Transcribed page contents

....

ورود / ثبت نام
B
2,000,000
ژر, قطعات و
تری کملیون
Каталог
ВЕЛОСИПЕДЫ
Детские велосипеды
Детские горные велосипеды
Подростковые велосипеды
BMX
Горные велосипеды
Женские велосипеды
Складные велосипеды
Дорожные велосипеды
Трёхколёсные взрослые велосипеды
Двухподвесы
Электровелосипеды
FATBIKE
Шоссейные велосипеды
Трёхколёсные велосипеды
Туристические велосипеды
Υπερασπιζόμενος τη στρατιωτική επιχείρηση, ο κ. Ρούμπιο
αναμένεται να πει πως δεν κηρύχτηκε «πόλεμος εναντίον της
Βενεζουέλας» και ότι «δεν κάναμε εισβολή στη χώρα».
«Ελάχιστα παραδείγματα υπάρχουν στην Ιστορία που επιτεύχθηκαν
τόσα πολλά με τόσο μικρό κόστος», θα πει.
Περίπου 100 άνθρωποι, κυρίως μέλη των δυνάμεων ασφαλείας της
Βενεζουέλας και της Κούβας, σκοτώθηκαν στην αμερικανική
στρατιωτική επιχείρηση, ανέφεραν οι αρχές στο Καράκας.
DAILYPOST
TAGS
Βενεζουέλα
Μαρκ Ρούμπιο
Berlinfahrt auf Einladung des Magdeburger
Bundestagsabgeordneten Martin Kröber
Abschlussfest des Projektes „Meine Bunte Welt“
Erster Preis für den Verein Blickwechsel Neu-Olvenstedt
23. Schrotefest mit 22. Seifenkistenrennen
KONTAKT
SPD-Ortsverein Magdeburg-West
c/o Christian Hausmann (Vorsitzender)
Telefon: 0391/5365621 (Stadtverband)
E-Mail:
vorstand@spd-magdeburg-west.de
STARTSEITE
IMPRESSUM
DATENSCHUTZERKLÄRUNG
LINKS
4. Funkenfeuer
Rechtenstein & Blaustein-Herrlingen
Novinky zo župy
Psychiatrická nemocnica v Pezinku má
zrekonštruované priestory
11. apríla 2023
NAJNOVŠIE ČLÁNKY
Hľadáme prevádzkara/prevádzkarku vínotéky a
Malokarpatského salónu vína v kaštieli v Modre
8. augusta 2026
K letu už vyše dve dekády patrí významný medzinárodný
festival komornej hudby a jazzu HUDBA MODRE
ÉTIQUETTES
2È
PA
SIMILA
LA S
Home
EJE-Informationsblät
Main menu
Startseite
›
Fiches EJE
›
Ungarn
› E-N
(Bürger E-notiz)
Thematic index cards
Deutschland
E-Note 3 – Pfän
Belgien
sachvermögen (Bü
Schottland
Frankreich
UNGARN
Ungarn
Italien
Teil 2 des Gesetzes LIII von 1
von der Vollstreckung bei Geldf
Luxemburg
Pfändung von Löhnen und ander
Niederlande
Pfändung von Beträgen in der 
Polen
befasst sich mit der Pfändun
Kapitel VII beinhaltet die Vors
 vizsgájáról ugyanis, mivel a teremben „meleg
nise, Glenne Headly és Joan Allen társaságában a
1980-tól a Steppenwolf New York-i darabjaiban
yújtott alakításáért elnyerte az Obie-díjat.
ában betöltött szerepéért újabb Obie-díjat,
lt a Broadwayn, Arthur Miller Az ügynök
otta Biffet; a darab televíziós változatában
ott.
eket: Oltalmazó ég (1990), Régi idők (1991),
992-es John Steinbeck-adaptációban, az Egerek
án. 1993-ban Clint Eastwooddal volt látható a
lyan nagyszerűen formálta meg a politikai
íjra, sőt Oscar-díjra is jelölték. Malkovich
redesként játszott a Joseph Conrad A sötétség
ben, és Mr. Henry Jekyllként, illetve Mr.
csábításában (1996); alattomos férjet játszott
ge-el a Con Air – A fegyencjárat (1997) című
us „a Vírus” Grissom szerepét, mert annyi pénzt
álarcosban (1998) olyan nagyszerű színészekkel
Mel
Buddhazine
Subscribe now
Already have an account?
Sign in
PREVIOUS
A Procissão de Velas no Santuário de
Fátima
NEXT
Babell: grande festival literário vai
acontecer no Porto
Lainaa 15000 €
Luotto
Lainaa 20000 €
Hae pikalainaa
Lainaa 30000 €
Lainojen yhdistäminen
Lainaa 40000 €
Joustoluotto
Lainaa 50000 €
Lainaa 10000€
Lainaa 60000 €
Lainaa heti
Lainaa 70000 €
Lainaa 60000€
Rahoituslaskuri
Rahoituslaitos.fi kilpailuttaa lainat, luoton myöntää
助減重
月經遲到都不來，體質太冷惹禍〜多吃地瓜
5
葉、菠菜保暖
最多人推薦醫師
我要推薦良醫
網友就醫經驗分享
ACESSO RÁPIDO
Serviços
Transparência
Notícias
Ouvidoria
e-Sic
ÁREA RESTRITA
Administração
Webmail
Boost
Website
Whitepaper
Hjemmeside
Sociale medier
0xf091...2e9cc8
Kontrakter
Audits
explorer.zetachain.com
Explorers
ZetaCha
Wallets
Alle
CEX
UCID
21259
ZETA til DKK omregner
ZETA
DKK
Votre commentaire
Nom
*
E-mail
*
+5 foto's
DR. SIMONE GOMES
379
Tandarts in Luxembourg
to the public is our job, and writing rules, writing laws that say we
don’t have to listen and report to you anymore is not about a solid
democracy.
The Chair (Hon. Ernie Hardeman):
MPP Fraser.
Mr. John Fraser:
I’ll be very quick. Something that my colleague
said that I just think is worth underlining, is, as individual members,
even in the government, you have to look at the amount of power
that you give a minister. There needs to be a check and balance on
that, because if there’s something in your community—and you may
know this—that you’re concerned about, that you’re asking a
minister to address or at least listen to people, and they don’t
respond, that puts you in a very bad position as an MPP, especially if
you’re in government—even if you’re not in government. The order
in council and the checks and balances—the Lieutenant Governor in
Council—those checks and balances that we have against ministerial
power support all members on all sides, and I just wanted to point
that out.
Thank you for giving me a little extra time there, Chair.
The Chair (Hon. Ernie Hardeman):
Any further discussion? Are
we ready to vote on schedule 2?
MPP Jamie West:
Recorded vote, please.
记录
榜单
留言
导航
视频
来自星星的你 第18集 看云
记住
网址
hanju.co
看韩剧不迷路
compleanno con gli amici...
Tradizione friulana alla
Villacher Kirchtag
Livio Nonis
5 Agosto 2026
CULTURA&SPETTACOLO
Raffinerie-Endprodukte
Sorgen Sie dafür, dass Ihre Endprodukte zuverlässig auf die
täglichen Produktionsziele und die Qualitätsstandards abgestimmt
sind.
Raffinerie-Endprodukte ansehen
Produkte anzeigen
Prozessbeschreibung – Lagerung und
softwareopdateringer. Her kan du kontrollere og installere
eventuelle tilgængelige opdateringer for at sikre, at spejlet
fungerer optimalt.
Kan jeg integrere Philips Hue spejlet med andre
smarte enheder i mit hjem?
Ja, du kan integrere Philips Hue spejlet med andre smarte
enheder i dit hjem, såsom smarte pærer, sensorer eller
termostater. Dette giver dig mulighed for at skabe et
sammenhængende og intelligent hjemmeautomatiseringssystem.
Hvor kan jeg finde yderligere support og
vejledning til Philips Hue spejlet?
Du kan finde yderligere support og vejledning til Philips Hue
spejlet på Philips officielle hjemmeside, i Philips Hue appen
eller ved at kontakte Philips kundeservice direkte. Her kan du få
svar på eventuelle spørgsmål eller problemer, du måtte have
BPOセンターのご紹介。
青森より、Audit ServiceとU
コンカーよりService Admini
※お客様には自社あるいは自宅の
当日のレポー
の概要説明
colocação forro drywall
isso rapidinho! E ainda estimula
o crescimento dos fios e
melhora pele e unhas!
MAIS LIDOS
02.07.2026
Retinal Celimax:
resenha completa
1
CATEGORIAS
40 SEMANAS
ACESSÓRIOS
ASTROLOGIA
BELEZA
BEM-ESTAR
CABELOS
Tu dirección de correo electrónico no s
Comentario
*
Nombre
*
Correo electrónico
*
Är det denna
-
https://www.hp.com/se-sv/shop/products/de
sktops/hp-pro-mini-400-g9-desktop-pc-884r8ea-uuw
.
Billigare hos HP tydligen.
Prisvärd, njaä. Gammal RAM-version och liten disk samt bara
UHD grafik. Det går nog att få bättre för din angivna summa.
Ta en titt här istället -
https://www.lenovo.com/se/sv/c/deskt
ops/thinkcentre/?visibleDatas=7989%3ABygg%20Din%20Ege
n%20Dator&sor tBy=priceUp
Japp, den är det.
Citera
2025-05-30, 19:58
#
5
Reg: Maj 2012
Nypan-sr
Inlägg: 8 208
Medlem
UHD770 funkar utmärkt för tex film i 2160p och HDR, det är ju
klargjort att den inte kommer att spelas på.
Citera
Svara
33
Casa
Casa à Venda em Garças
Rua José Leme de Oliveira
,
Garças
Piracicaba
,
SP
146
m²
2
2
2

....

# WHAT YOU SHOULD DO
Starting at the line that contains "n%20Dator&sor tBy=priceUp", write out every line through the end of the entries, exactly and with nothing added.

# WRITTEN SOLUTION
n%20Dator&sor tBy=priceUp
Japp, den är det.
Citera
2025-05-30, 19:58
#
5
Reg: Maj 2012
Nypan-sr
Inlägg: 8 208
Medlem
UHD770 funkar utmärkt för tex film i 2160p och HDR, det är ju
klargjort att den inte kommer att spelas på.
Citera
Svara
33
Casa
Casa à Venda em Garças
Rua José Leme de Oliveira
,
Garças
Piracicaba
,
SP
146
m²
2
2
2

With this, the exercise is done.